# Toronto triathlon festival - 2018 #
- Summarize results for Toronto triathlon festival, 2018-07-22
- Dataset from [Sportstats](https://www.sportstats.ca/display-results.xhtml?raceid=93927&status=results)
- Copied to tab-delimited format, file *results.txt* in [this repository](https://github.com/yiradati/Toronto-Triathlon-Festival-2018/)- Code by u/yiradati



** import libraries **

In [1]:
#import
import csv
import matplotlib.pyplot as plt
import numpy as np

** Read data **
- input data saved as *results.txt* in local folder

In [2]:
#read data
file_in='results.txt'
input_stream=open(file_in)
reader=csv.reader(input_stream, delimiter='\t')
data=[]
headers=reader.next()
for row in reader:
    data.append(row)
input_stream.close()    

** Helper functions **
- get_hours(time_string)
    - input: string
    - output: hours (int)
- get_minutes(time_string)
    - input: string
    - output: minutes (int)
- get_seconds(time_string)
    - input: string
    - output: seconds (float)
- get_time_as_min(time_string)
    - input: string
    - output: total number of minutes in entire string (float)
- get_gender(class_string)
    - input: string
    - output: gender as string

In [3]:
#return number of hours in time string
def get_hours(time_in):
    hours=int(time_in[0:2])
    return hours

In [4]:
#return number of minutes in time string
def get_minutes(time_in):
    minutes=int(time_in[3:5])
    return minutes

In [5]:
#return number of seconds in time string
def get_seconds(time_in):
    seconds=float(time_in[6:len(time_in)])
    return seconds

In [6]:
#return total time in entire string, converted to minutes
def get_time_as_min(time_in):
    time_in_min=60*get_hours(time_in)+get_minutes(time_in)+get_seconds(time_in)/60
    return time_in_min

In [7]:
#return gender label
def get_gender(class_in):
    return class_in[0]

** Plot **
- loop over defined columns
    - create and normalize histogram
    - plot histogram, mirrored and with shaded center
    - save figure in local folder

In [9]:
#columns to plot
columns=[6,7,8,9]
plot_titles=['Swim, 1.5k','Bike, 40k','Run, 10k','Finish time']

#colour settings
#TTF colors sampled from logo using imageJ. 
#A few slightly different color values depending on which logo used.
darken=0.5
Ttf_blue=(158/255.0,216/255.0,236/255.0)
Ttf_blue_dark=(darken*158/255.0,216/255.0,236/255.0)
Ttf_red=(225/255.0,3/255.0,24/255.0)
Ttf_red_dark=(darken*225/255.0,darken*3/255.0,darken*24/255.0)

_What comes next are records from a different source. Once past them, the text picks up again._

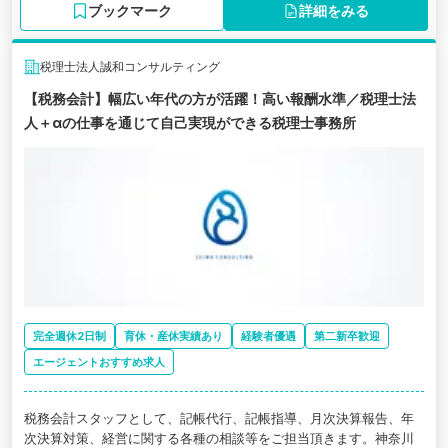
ブックマーク
詳細をみる
税理士法人誠和コンサルティング
【税務会計】幅広い年代の方が活躍！高い報酬水準／税理士法
人＋αの仕事を通じて自己実現ができる税理士事務所
完全週休2日制
育休・産休実績あり
経験者優遇
第二新卒歓迎
エージェントおすすめ求人
税務会計スタッフとして、記帳代行、記帳指導、月次決算報告、年
次決算対策、経営に関する各種の相談等をご担当頂きます。神奈川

#plot data for each specified column, save fig.
for col_ind in range(len(columns)):
    #summarize data for specified column
    col=columns[col_ind]
    total_time_men=[]
    total_time_women=[]

    no_total_time=0#count how many entries are lacking total time
    for ind in range(len(data)):
        if get_gender(data[ind][2])=='M':
            try:
                total_time_men.append(get_time_as_min(data[ind][col]))
            except:
                no_total_time +=1
        elif get_gender(data[ind][2])=='F':
            try:
                total_time_women.append(get_time_as_min(data[ind][col]))
            except:
                no_total_time+=1

    #bad data
    print str(no_total_time) + ' of '+str(len(data))+' entries lack a time for the category ' + plot_titles[col_ind]

    #calcualte histograms
    bins = np.linspace(0, 300, 50)#bins for histogram
    bin_n_men, bin_edges_men=np.histogram(total_time_men,bins)
    bin_n_women, bin_edges_women=np.histogram(total_time_women,bins)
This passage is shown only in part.